How could birds know they were birds after all? Their wings were behind them. Their mothers appeared as if by magic. How could they know they too had that same magic, waiting to be revealed?

Perhaps her fair-weather friends had done her a favor after all, without even realizing it. By quietly abandoning her, she’d learned to value her own company. She’d learned how to be her own friend and how to take care of things herself. These turned out to be valuable traits in an astronaut.

Because now that is exactly what she was determined to become. She applied to the program, confident and beaming. She saved up her money and quit her job so she could commit all her energy to this. There was no backing out. There was no Plan B. It was A for Astronaut all the way. The moon (at least) or bust. No glass ceiling for her – she was going to smash through it with her rocketship.

The program had changed a lot since she had first looked into it. Every few years she’d read about astronauts or space and think of it as a loss love, or perhaps a lost dream. Now it was far less physically demanding and far more mental and emotional – and perhaps even spiritual. Now they didn’t have to endure many G-Forces, being spun about in centrifuges to ensure they could survive the ordeal of acceleration and reentry. No, being an astronaut was a lot easier since the invention of the Hop. Just strap the Hop onto your wrist, set the dials, and away you went. Within a matter of the blink of an eye you were there instead of here. Scientist’s weren’t sure how it worked, but they’d said the same about prescription drugs for years and that never stopped them. All they knew was that they got the results they were looking for.
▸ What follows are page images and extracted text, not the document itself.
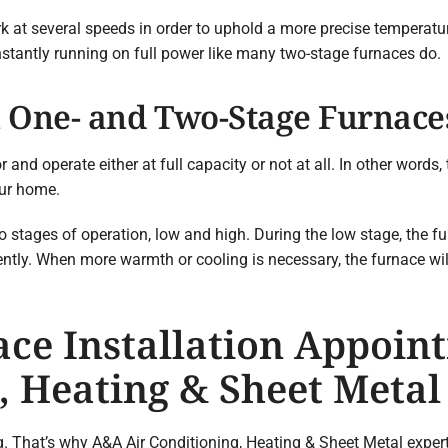
 at several speeds in order to uphold a more precise temperatu
onstantly running on full power like many two-stage furnaces do.
 One- and Two-Stage Furnace
nd operate either at full capacity or not at all. In other words,
our home.
stages of operation, low and high. During the low stage, the fur
ntly. When more warmth or cooling is necessary, the furnace will
ce Installation Appoin
, Heating & Sheet Metal
That’s why A&A Air Conditioning, Heating & Sheet Metal experts 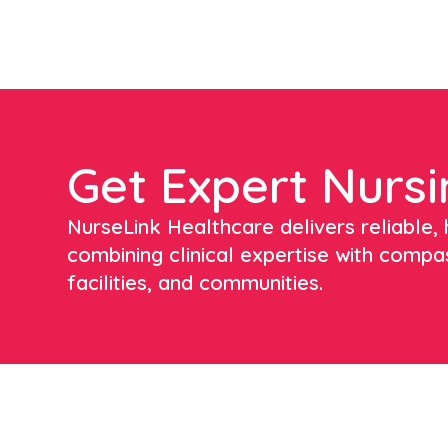
Get Expert Nursi
NurseLink Healthcare delivers reliable, h
combining clinical expertise with compa
facilities, and communities.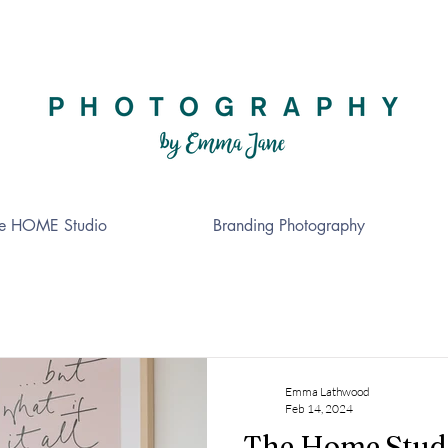
e HOME Studio
Branding Photography
Emma Lathwood
Feb 14, 2024
The Home Stud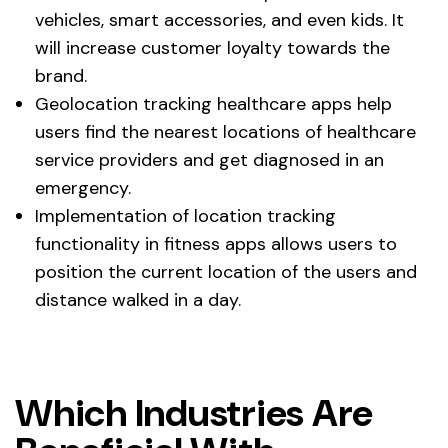
vehicles, smart accessories, and even kids. It
will increase customer loyalty towards the
brand.
Geolocation tracking healthcare apps help
users find the nearest locations of healthcare
service providers and get diagnosed in an
emergency.
Implementation of location tracking
functionality in fitness apps allows users to
position the current location of the users and
distance walked in a day.
Which Industries Are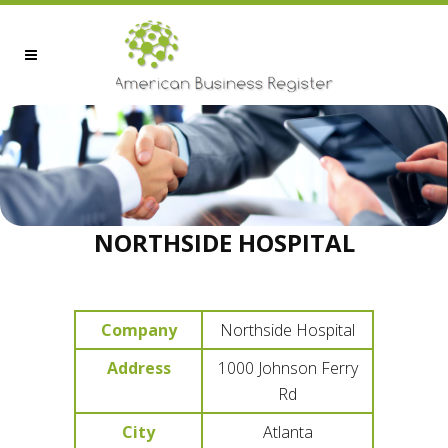
NORTHSIDE HOSPITAL
Company
Northside Hospital
Address
1000 Johnson Ferry
Rd
City
Atlanta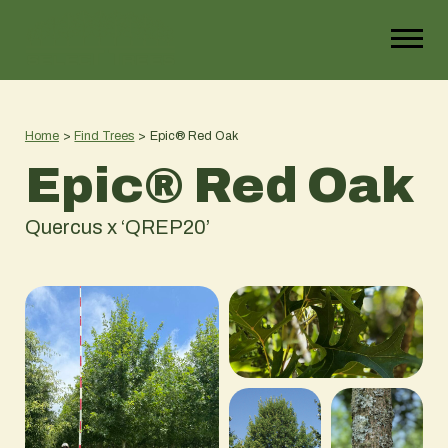
Home
>
Find Trees
>
Epic® Red Oak
Epic® Red Oak
Quercus x ‘QREP20’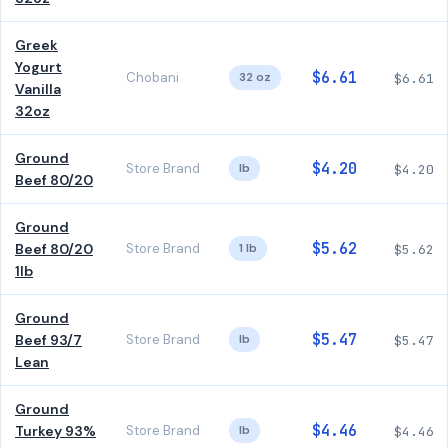
Greek
Yogurt
$6.61
Chobani
32 oz
$6.61
Vanilla
32oz
Ground
$4.20
Store Brand
lb
$4.20
Beef 80/20
Ground
$5.62
Beef 80/20
Store Brand
1 lb
$5.62
1lb
Ground
$5.47
Beef 93/7
Store Brand
lb
$5.47
Lean
Ground
$4.46
Turkey 93%
Store Brand
lb
$4.46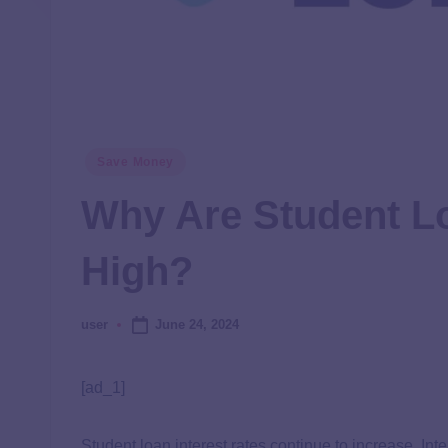
Save Money
Why Are Student Lo
High?
June 24, 2024
user
[ad_1]
Student loan interest rates continue to increase. In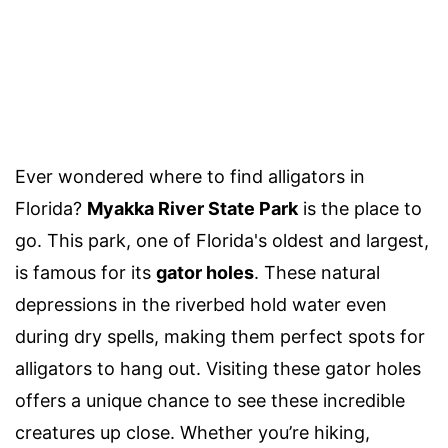
Ever wondered where to find alligators in
Florida?
Myakka River State Park
is the place to
go. This park, one of Florida's oldest and largest,
is famous for its
gator holes
. These natural
depressions in the riverbed hold water even
during dry spells, making them perfect spots for
alligators to hang out. Visiting these gator holes
offers a unique chance to see these incredible
creatures up close. Whether you’re hiking,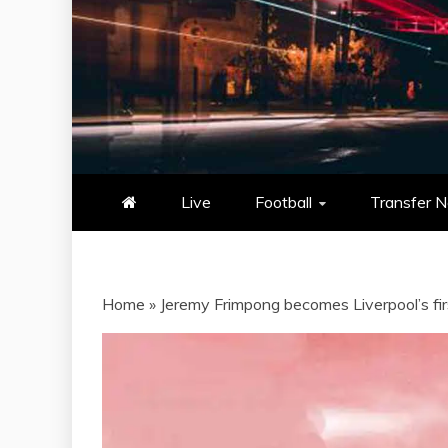
NOWSCORE
NOWSCORE – YOUR ULTIM
STATS, AND GAME UP
Live
Football
Transfer 
Home
»
Jeremy Frimpong becomes Liverpool’s fi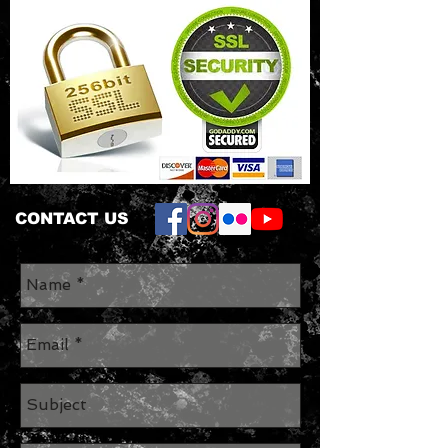
CONTACT US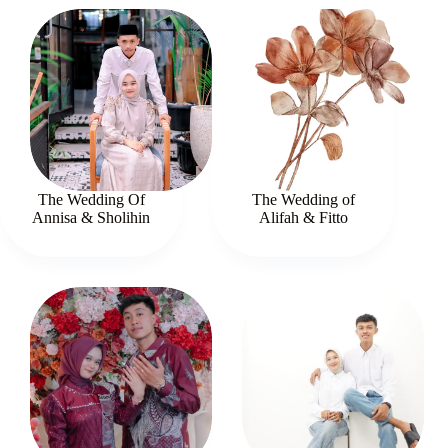
The Wedding Of
The Wedding of
Annisa & Sholihin
Alifah & Fitto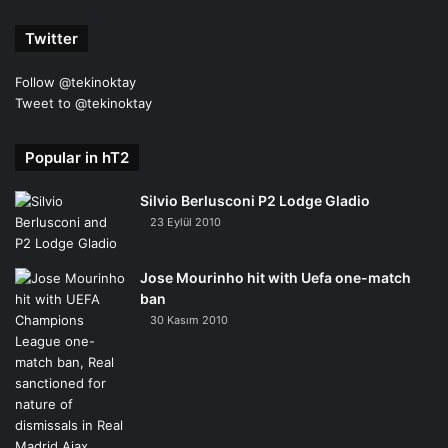
Twitter
Follow @tekinoktay
Tweet to @tekinoktay
Popular in hT2
Silvio Berlusconi P2 Lodge Gladio
23 Eylül 2010
Jose Mourinho hit with Uefa one-match
ban
30 Kasım 2010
All she was looking for was a chance, so they gave it to her. Training now was about how to interact with aliens on other planets. Of course, they weren’t “aliens” while on their home planet. She was. She was the odd one out, the anomaly when she was there. She was the one who had to adapt well enough to observe them and be able to return home in one piece. You never knew what might happen. Just judging how earth people treated their alien visitors, she knew anything was possible, so it was important to be as nonthreatening as possible.
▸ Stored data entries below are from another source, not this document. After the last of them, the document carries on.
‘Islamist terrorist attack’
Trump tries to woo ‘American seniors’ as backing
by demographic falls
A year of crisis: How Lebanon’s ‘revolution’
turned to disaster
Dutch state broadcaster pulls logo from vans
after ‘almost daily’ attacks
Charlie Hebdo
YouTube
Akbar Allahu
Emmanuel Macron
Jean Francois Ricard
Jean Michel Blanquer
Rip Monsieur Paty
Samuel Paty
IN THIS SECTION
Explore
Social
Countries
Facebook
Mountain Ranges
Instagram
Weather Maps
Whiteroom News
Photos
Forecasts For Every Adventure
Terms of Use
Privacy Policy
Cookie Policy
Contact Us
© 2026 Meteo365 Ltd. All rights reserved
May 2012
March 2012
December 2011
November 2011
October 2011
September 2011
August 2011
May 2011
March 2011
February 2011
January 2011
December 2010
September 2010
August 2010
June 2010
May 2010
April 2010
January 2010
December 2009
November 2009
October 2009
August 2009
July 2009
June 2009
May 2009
It wasn’t possible to assume that the environment would be hospitable. She’d have to wear a spacesuit to protect against air that wasn’t of the right balance of gases for human, or ultraviolet rays that were too harsh, or gravity that was too high or too low. The spaceship had to become the spacesuit – able to provide a protective shell around the person to make it possible to explore in safety.

The government had long ago given up the idea of a space program, so it was handled by other private investors. They were generally in the tourist trade or in real estate, looking for a place for humans to go when they got bored.

So now she was testing out the suit in New York City. It wasn’t New New York – that was in Proxima Centauri 4, of course. But she had to practice somewhere, and you couldn’t get more alien than a big city that was populated with all sorts of people. So she’d Hop to New York or Nashville, or Mumbai or Mongolia, walking around and trying to interact with people. Part of it was getting used to being stared at and not reacting.

The suits had built-in translators, thankfully, but that only went so far. She had to understand the meaning beneath the words – the true message that was being conveyed. That would prove to be the most useful trait of any astronaut, and that was the one skill that couldn’t be taught. But it was hard to test for too. You couldn’t just ask someone if they could get along with anyone. Of course they’d say yes. It had to be proven, time and again, through various experiments, like what she was doing now.

Long ago, the space program gave precedence to ex-military for their astronauts. These days, they discovered that ex-retail was the best way to go. Those people had to know how to be diplomatic at all times, and how to keep the peace without a weapon. Not true with military folk, who were used to solving problems with their weapons instead of their words. Peaceful coexistence was the goal – not colonizing. They learned long ago that it was best to work and live together with a variety of beings. Too much homogeneity led to stagnation, an endless loop that would spiral back in on itself eventually, strangling ideas.